Paradoja que aún persiste en la elite y el mestizo serrano respecto del indígena.
A pesar de esta actitud y los mutuos reproches, de las querellas y antipatías, existía una solidaridad real, de hecho, frente a las otras categorías de la sociedad. Criollos y chapetones, con suma frecuencia se aliaban entre ellos y más de un matrimonio contribuyó a acriollar a funcionarios, oficiales o mercaderes venidos de la Península. De tal manera que, en el siglo XVIII, la criollización de los hispanoamericanos era casi general, pues, el 95% del grupo blanco ya había nacido en el continente. 
Esto ocurrió con el ingeniero Francisco de Requena, cuya presencia en Guayaquil fue tan fructífera (1770-1774), pues, además de formar proyectos, mapas y descripciones, se ocupó de organizar la artillería, empedrar calles, dirigir el restablecimiento de la ciudad asolada por el incendio de 1764, construcción de puentes, etc. 

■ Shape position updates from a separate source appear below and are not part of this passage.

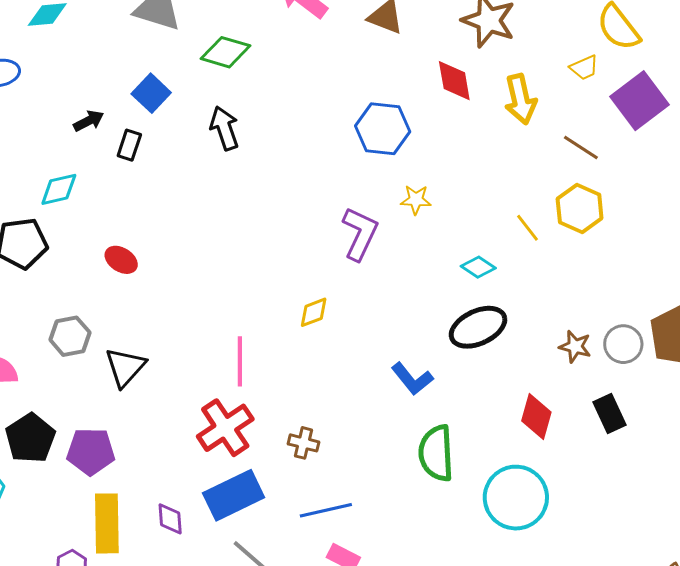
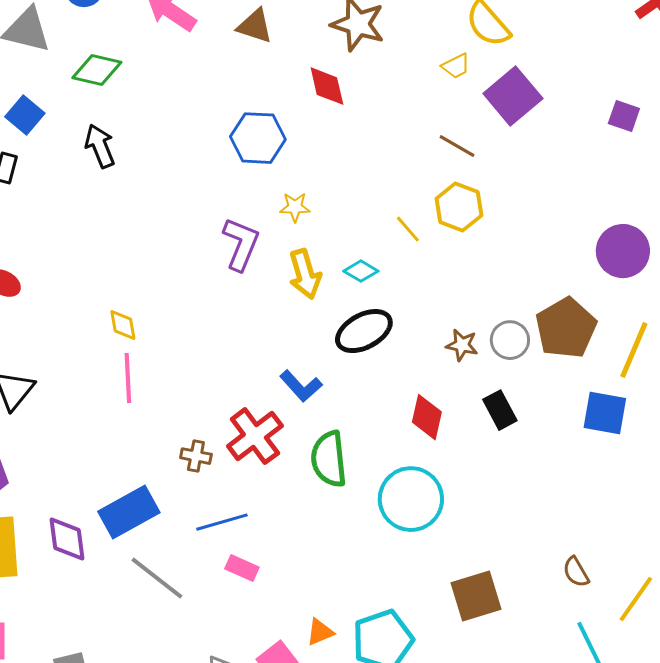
yellow arrow: (520, 99) -> (305, 274), moved
yellow diamond: (314, 312) -> (123, 325), moved, turned -76
red cross: (225, 428) -> (255, 436), moved
purple diamond: (170, 519) -> (67, 539), size x1.4

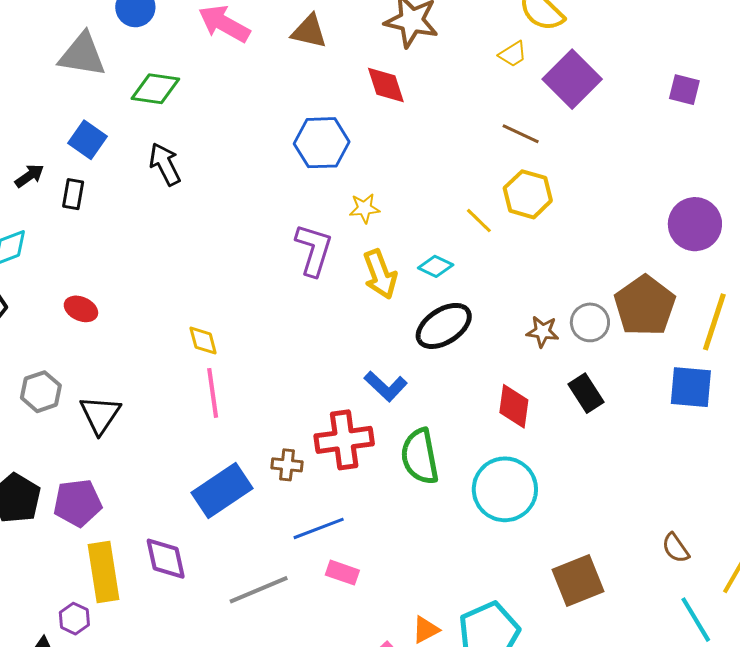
red cross: (255, 436) -> (344, 440), turned 34
blue rectangle: (129, 512) -> (222, 491), moved
gray line: (157, 578) -> (259, 590), turned -56

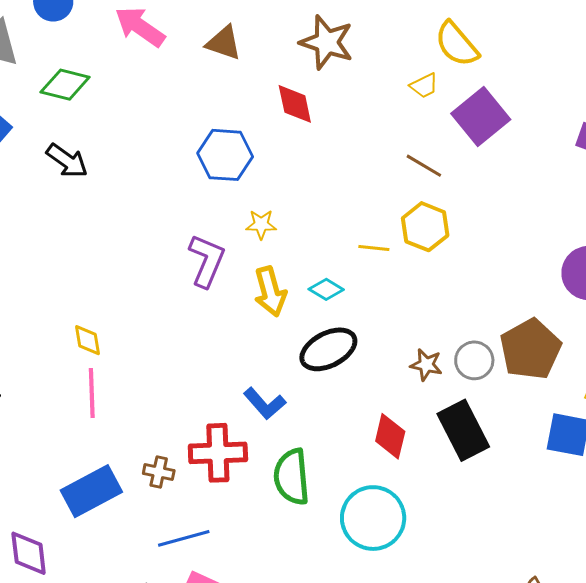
black arrow: (165, 164) -> (67, 161), turned 147
yellow line: (479, 221) -> (374, 248), turned -44
black rectangle: (586, 393) -> (463, 430), size x1.5

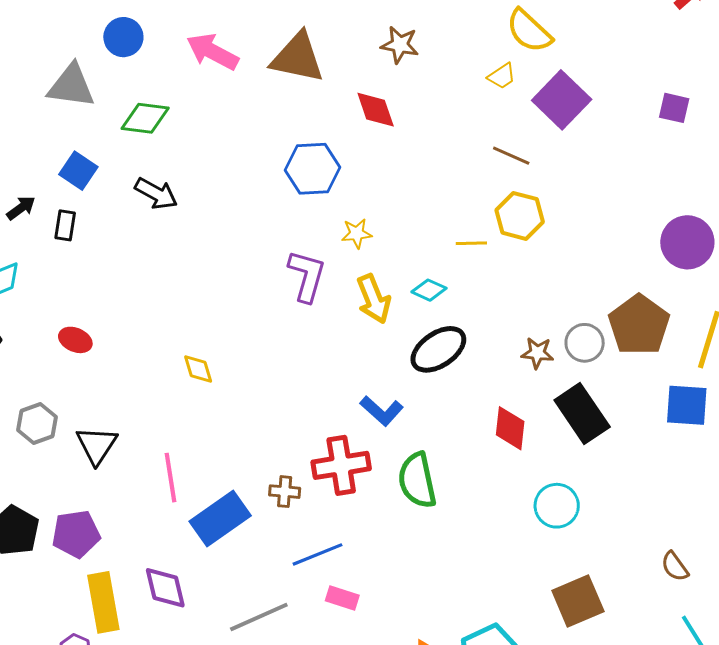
brown star: (327, 42) -> (400, 45), size x0.7
brown triangle: (224, 43) -> (298, 58), size x1.5
pink line: (92, 393) -> (170, 478), moved
cyan circle: (373, 518) -> (557, 506), moved, size x0.7

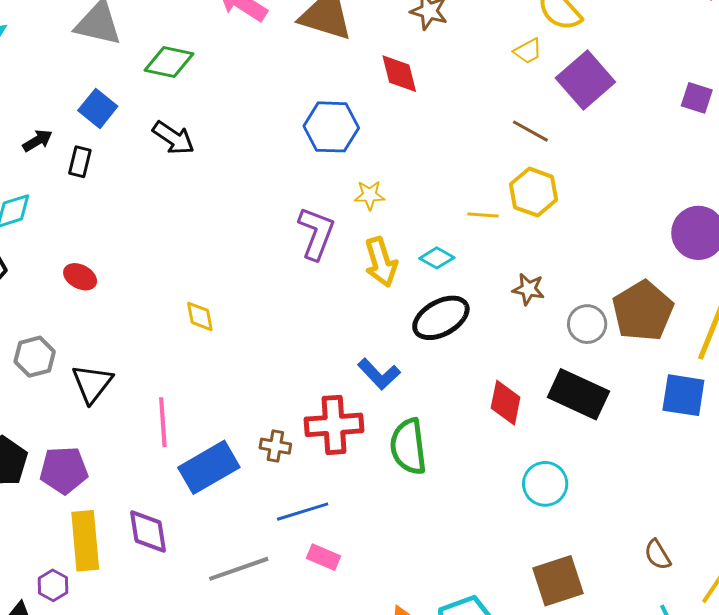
brown star: (537, 353) -> (528, 289), moved
black rectangle: (582, 413) -> (578, 394), turned -36

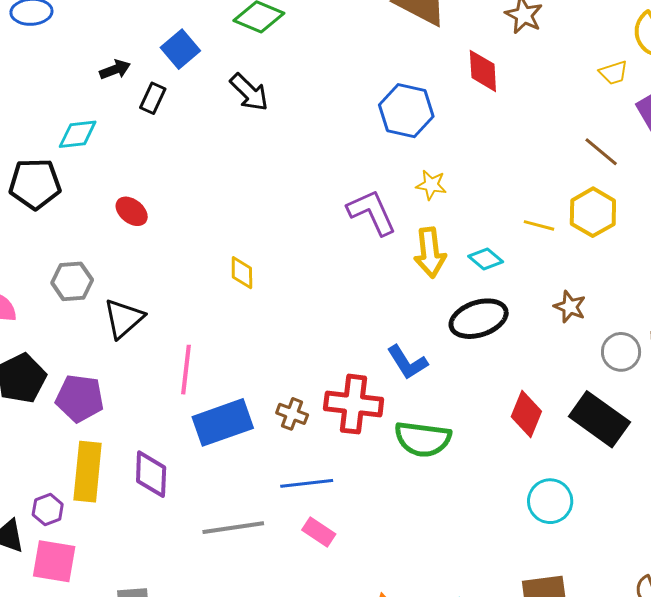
purple L-shape: (316, 233) -> (372, 212), turned -56
green semicircle: (408, 446) -> (423, 439), turned -86

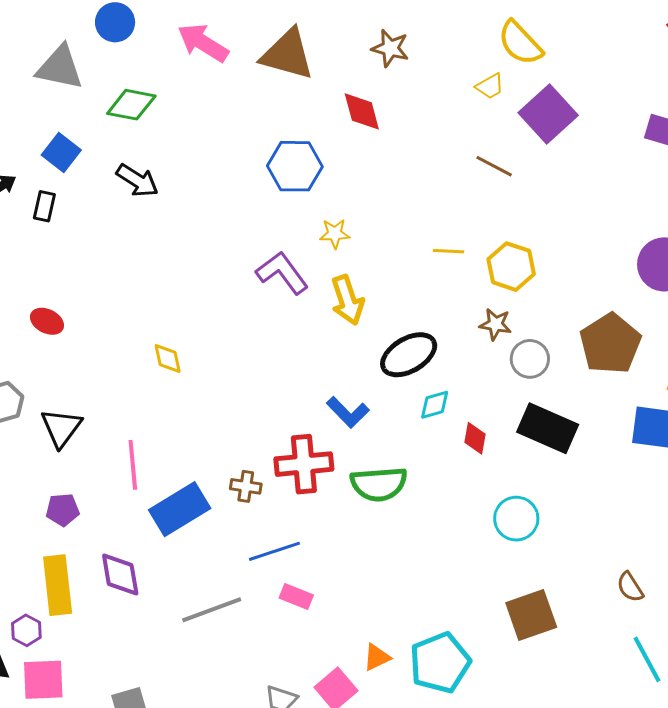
yellow hexagon: (593, 212) -> (511, 267), moved
cyan diamond: (486, 259) -> (435, 405), moved, turned -44
gray circle: (621, 352) -> (530, 359), moved
purple pentagon: (80, 398) -> (63, 510), moved, size x0.7
red diamond: (526, 414) -> (475, 438), size x0.7

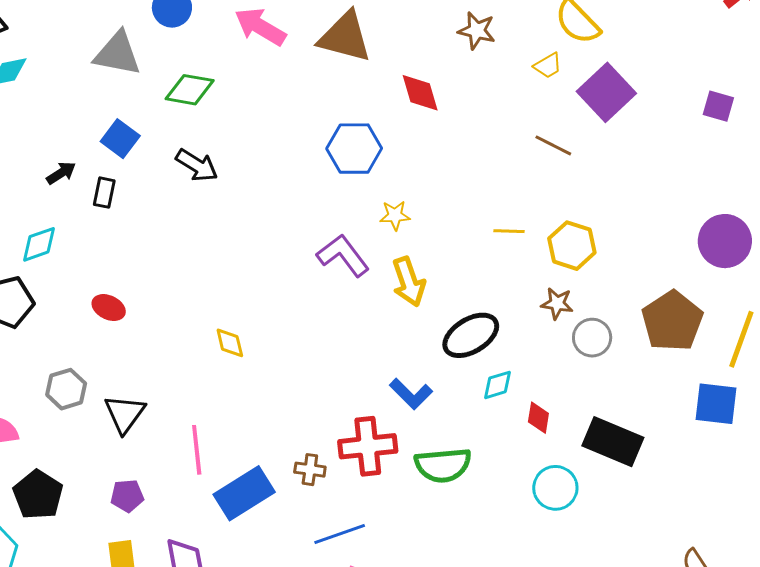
brown star: (390, 48) -> (477, 31), moved
black rectangle: (548, 428) -> (613, 442), moved
cyan circle: (516, 519) -> (555, 488), moved

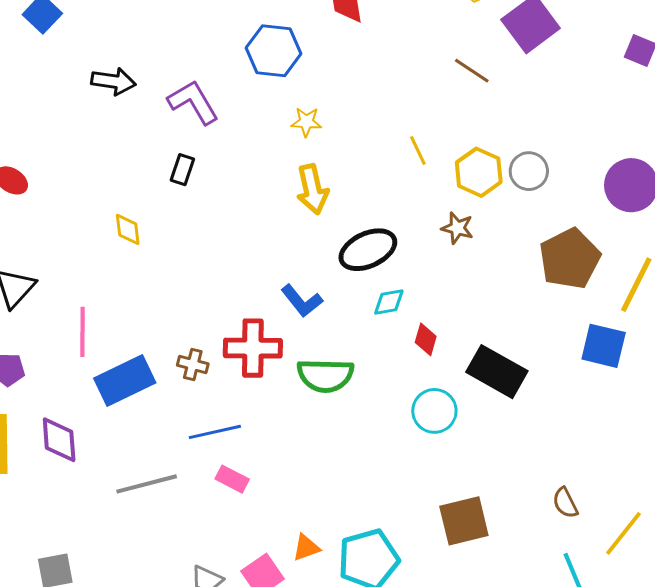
black arrow: (197, 165) -> (113, 81), moved, turned -30
black rectangle: (104, 193) -> (182, 170), moved
yellow line: (509, 231) -> (418, 150), turned 56
purple L-shape: (343, 255) -> (193, 102), moved
gray circle: (592, 338) -> (529, 171), moved

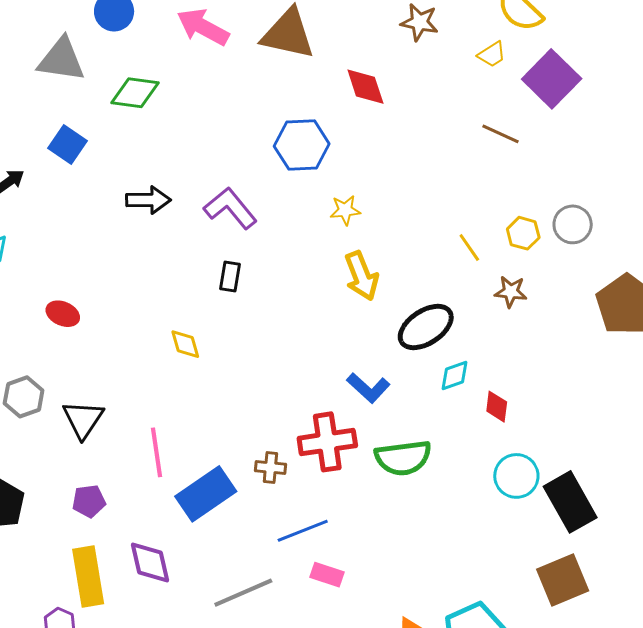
yellow line: (418, 150) -> (469, 247), moved
yellow hexagon: (479, 172) -> (523, 233), size x0.7
black rectangle: (497, 372) -> (570, 502), moved, turned 40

Pese a esta constante e intensa actividad se dio tiempo para contraer matrimonio con una hermosa criolla guayaquileña, Ma. Luisa Santisteban y Ruiz Cano, hija del connotado ciudadano Domingo Santisteban y Morán de Butrón. De este matrimonio, nacieron seis hijos: un varón y cinco hembras que pasaron a formar parte de esa casta mayoritaria.
Más de un siglo tardó la cultura criolla en expresar su incompatibilidad con la cultura española que había sido exportada e impuesta a la América. Las ideas independentistas se manifestaron con toda intensidad tan pronto desapareció entre aquellos criollos ilustrados el sentimiento y orgullo de ser hijos fieles de la “Madre Patria”. Sentimiento que cobró impulso con la promulgación de las reformas borbónicas, que despertaron una profunda sensación de agravio pues, además de una manifiesta intención del rey de reforzar el control y poder central, en medio de una época de bonanza se los discriminaba frente a los chapetones. 
También fue razón de peso la creciente marginación de los americanos para ocupar cargos públicos. Manifestaciones denunciadas con frecuencia al rey,  sosteniendo que “tal actitud discriminatoria puede encaminar no sólo a la pérdida de esta América, sino a la ruina del Estado” (Marina Alfonso).